On the page, I can throw it all out there and clean it up; organize it; put it in a nice dress with some mascara and a smile. It's intrinsic to who I am. It's the one constant in my life. 

Jump

Van Halen

A few weeks ago, D was telling me about a great memory he has of his mom teaching him how to float. He was pretty young when she did this and he instantly loved the sensation. I too thought back to those first floating experiences with my parents by my side (my annoyingly clingy, "remind me why we are doing this again" side). Floating scared me from the get go. I found the walk down memory lane clarifying: D is always curious, always testing the waters of the moment; I'm always worried it's too much, always thinking I will sink.

Something about water scares me; I don't trust it. It's not that I can't swim (8 years of swim team and a slew of swim meet ribbons will shut your mouth). It's really because I am grounded by land and not by water.


Two weekends ago we met some friends in Eleven Mile to play on the river.
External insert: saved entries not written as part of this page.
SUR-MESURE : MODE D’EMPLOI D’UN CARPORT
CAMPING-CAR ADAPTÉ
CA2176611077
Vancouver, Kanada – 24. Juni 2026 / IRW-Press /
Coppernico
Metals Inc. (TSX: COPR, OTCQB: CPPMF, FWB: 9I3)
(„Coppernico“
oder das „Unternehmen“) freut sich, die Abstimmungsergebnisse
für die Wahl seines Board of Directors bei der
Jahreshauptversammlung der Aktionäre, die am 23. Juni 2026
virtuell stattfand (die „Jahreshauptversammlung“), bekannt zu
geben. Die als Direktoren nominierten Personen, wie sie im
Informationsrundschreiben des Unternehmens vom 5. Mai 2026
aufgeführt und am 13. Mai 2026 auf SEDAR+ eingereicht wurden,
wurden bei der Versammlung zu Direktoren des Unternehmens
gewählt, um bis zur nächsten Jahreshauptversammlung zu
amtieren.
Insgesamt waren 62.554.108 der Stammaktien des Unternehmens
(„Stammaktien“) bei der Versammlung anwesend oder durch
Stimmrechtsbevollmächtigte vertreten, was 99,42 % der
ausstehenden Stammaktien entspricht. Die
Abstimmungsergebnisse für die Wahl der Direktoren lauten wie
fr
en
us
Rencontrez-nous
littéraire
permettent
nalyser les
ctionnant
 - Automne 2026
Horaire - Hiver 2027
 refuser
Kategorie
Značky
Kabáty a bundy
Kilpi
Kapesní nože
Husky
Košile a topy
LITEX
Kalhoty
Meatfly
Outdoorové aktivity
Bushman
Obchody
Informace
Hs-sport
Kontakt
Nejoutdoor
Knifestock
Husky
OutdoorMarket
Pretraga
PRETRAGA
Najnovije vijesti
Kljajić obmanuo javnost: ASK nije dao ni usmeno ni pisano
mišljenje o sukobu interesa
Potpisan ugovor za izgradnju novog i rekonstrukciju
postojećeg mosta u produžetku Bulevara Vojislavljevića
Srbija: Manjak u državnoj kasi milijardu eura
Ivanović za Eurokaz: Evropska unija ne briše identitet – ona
The water was outrageously powerful as it moved through the canyon. The sheer sound was overwhelming. The swift movement and volume was unbelievably fast. The guys balanced on the slack line and jumped in to the water from the boulder. One of them fell off on his first step out and cut his hand on a rock in the river before we got there. The whole situation was fairly safe but then again, it wasn't a controlled environment. 


In between playing, the guys cautiously towed the kids on a inner tube attached to another rope connected to the slack line. The other women and I watched from the sidelines (admittedly one is pregnant). Maybe it was the hot afternoon or sitting quietly up river where things were more calm, but I felt unsettled, like I would highly regret not jumping in to the river. It certainly scared me but I guess in a strange way, the fear was what called to me. I couldn't let another silly experience pass me by because I was scared I might get hurt. I wanted to embrace the moment, not hide from the opportunity. I wanted my girl to watch me jump in; to watch me rise to the occasion rather than shirk some experience using my gender as an excuse in exchange for a subtle shot to the ego via the sidelines. 
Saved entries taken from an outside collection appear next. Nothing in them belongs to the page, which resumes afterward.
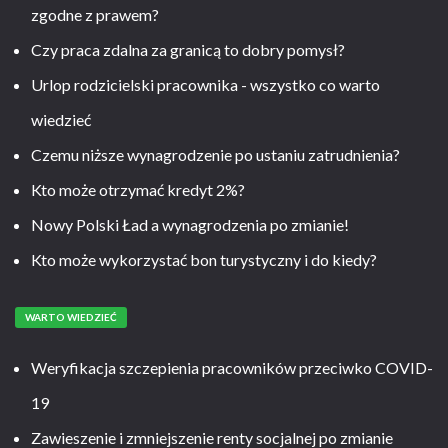
zgodne z prawem?
Czy praca zdalna za granicą to dobry pomysł?
Urlop rodzicielski pracownika - wszystko co warto
wiedzieć
Czemu niższe wynagrodzenie po ustaniu zatrudnienia?
Kto może otrzymać kredyt 2%?
Nowy Polski Ład a wynagrodzenia po zmianie!
Kto może wykorzystać bon turystyczny i do kiedy?
WARTO WIEDZIEĆ
Weryfikacja szczepienia pracowników przeciwko COVID-
19
Zawieszenie i zmniejszenie renty socjalnej po zmianie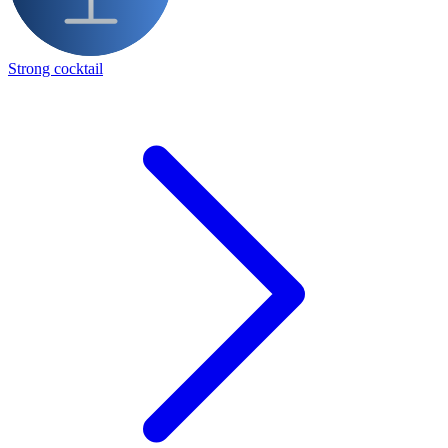
Strong cocktail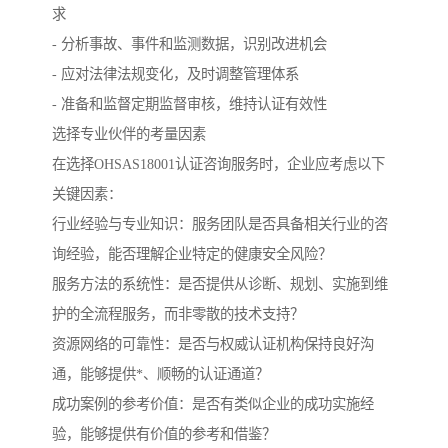
求
- 分析事故、事件和监测数据，识别改进机会
- 应对法律法规变化，及时调整管理体系
- 准备和监督定期监督审核，维持认证有效性
选择专业伙伴的考量因素
在选择OHSAS18001认证咨询服务时，企业应考虑以下
关键因素：
行业经验与专业知识：服务团队是否具备相关行业的咨
询经验，能否理解企业特定的健康安全风险？
服务方法的系统性：是否提供从诊断、规划、实施到维
护的全流程服务，而非零散的技术支持？
资源网络的可靠性：是否与权威认证机构保持良好沟
通，能够提供*、顺畅的认证通道？
成功案例的参考价值：是否有类似企业的成功实施经
验，能够提供有价值的参考和借鉴？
I approached the boulder and took off my tank top (not that kind of story, I had running clothes on). I considered the angle for a long time and tried to project how cold the water might be. I went back and forth in my mind knowing I would be okay and knowing I might die. Then again, both are true fact at any given moment. Fully committed I went to leap when a young boy reminded me to take off my sunglasses first. I took the glasses off, turned back, and went for it.

I'm glad I did. The experience proved much scarier in my mind than it was in real life. Though the river took me were it wanted, I was able to navigate the flow. I guess that was the sensation I was looking for: to prove myself able; willing; courageous enough to try.


The afternoon opened up after that. I played on the slack line (hanging from it, not balancing on it) and tried the inner tube. The movement was so fast it felt like I was like being towed behind a motor boat. I laughed with D and swam upstream as hard as I could to make it back past the boulder. I let the water take control and trusted I would figure it out if I got swept away.

...

Here's a video of D jumping off higher upstream.



(I would like to add: I lament for the time in my life when all I wanted to do was fuss my hair up, bump my shoulders, and split kick in the air like David Lee Roth. With the new hairdo, most mornings I look like I am in an 80s hair band; so I guess all I need to do now is focus on my flexibility... and GD this is a good video.)



PF10


It seems to me this week has been an exercise in celebrating life: I count seven birthdays, a set of twins new to this world, a bone marrow transplant, and a whole party focused on living - as requested by one amazing woman who is unable to do anything else but embrace the moment. It's awesome to see how people unabashedly choose love over fear. At home, little miss m is now covering ground at a stealth rate...belly style. The Denver thunderstorms this past week have reminded me that though life is beautiful, we are no where near being in control - we might as well just enjoy the show.